Всю эту развернутую сентенцию я заплетающимся языком изложил Ленке.
- Ты слишком закрыт, - с сожалением сказала она. - Ты, может быть, понимаешь сложные вещи, но почему-то совершенно не понимаешь простых. Дружба, обрати внимание - это всегда лирическая история. И пол для нее - вопрос десятый.
- Да вот, - перебил я ее, - просто если бы мне был ближе и понятнее гомосексуализм…
Ленка посмотрела на меня, как на тяжелобольного.

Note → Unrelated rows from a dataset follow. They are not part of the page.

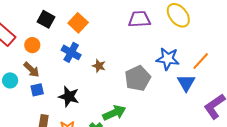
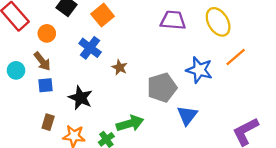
orange line: (201, 61) -> (236, 57), moved
blue triangle: (186, 83) -> (187, 115), moved

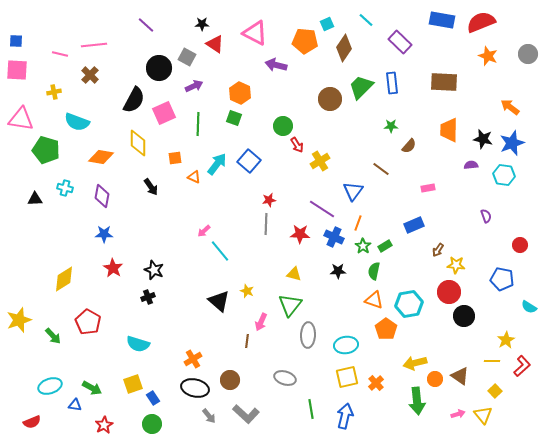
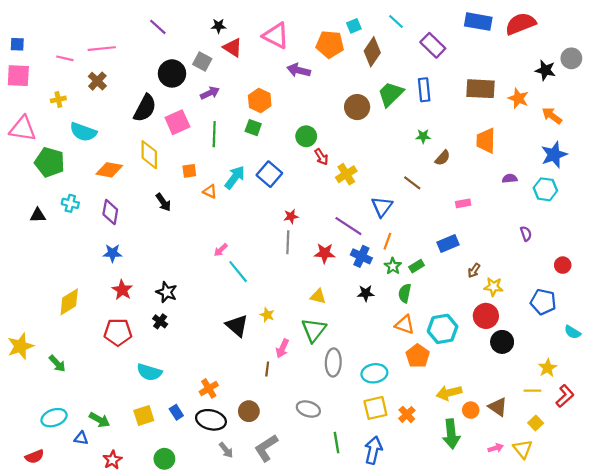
orange star: (488, 56) -> (518, 98), moved
black star: (483, 139) -> (545, 70), moved
black cross: (148, 297) -> (160, 321), turned -32
red pentagon: (88, 322) -> (118, 332), moved, turned -30
blue rectangle: (153, 398) -> (176, 412), moved
gray L-shape: (246, 414) -> (266, 448), turned 104

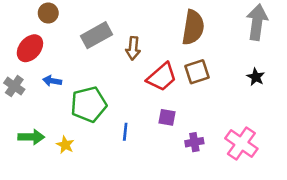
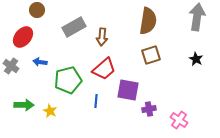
red trapezoid: (162, 77) -> (104, 69), moved
purple square: (167, 117) -> (128, 90), size x1.6
pink cross: (241, 144) -> (179, 120), moved, size x0.7

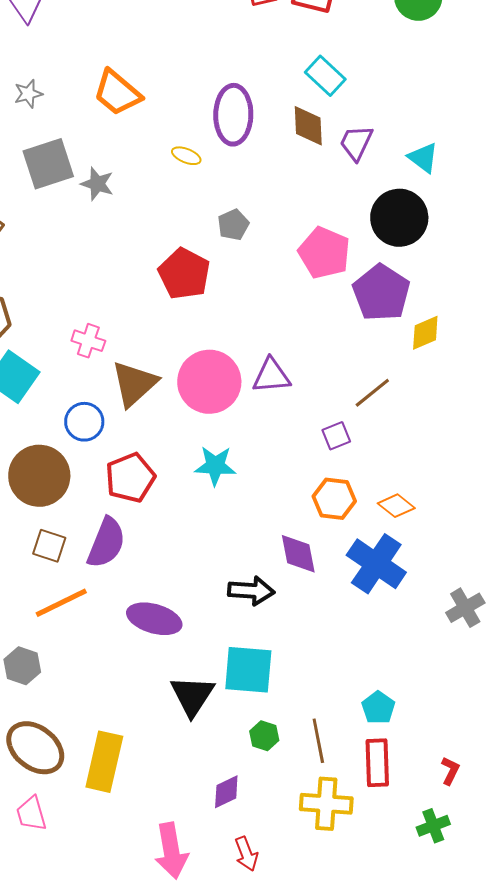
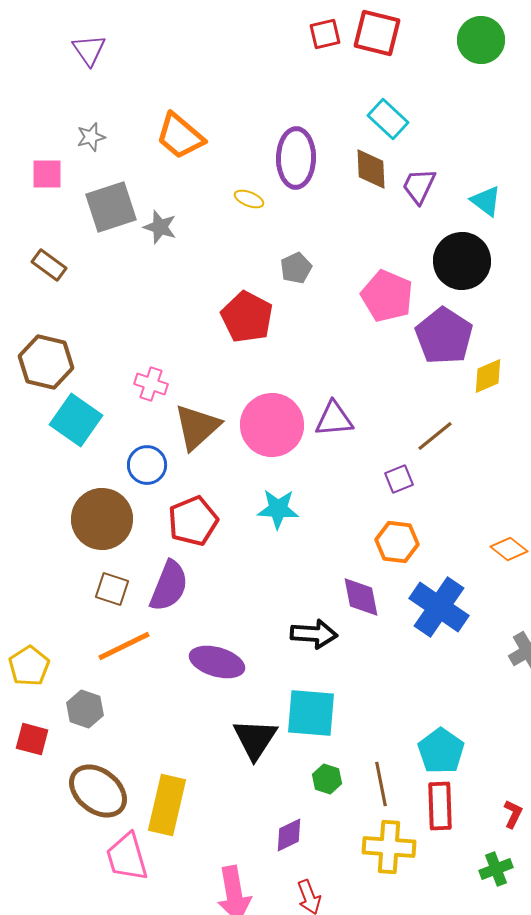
orange diamond: (396, 506) -> (509, 549), moved
cyan pentagon: (378, 708) -> (441, 751), size x1.4
pink trapezoid: (31, 814) -> (127, 857), moved, size x1.4

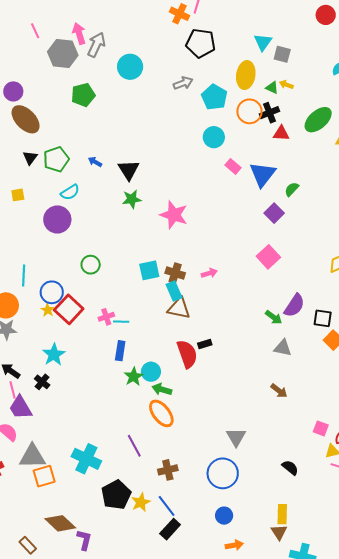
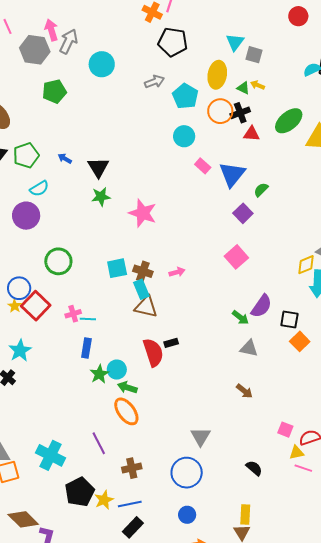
green circle: (91, 265) -> (58, 261), size x1.4
blue line: (167, 506) -> (130, 504), turned -65

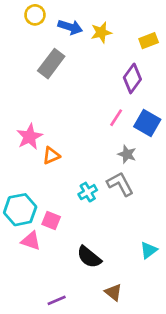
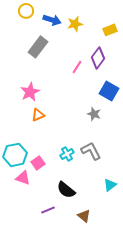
pink line: (116, 118) -> (77, 67), moved
pink star: (30, 137) -> (30, 92), moved
gray L-shape: (120, 184) -> (91, 151), moved
cyan cross: (88, 192) -> (67, 154), moved
pink square: (51, 221) -> (38, 163), turned 32
purple line: (57, 300) -> (48, 210), moved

- Ты что? В этой истории гомосексуализм вообще не при чем. Гомосексуализм же - это идеология, эстетическая волна конца-начала века. Тому бессчетное множество причин. В то время, когда я не повар, а антрополог, я много над этим размышляю. Hе верю социологам с их "социальными факторами". Просто - культуры меняются, и дальше будут меняться, не переживай. Большим эпохам тоже приходит конец. Культура гетеросексуальных отношений сменяется культурой би - и гомосексуальных отношений, но заметь - любая культура тем и хороша, более того, потому она и культура, что оставляет место для андеграунда. Так что, - она усмехнулась, - нас с тобой никто не принудит. А вот наши дети… Впрочем, о чем это я. Hи у тебя, ни у меня детей пока нет. А когда будут - разберемся. Я скажу им, пожалуй: "Милаи! Делайте, ей-богу, чего хотите. Граница человеческого проходит не здесь".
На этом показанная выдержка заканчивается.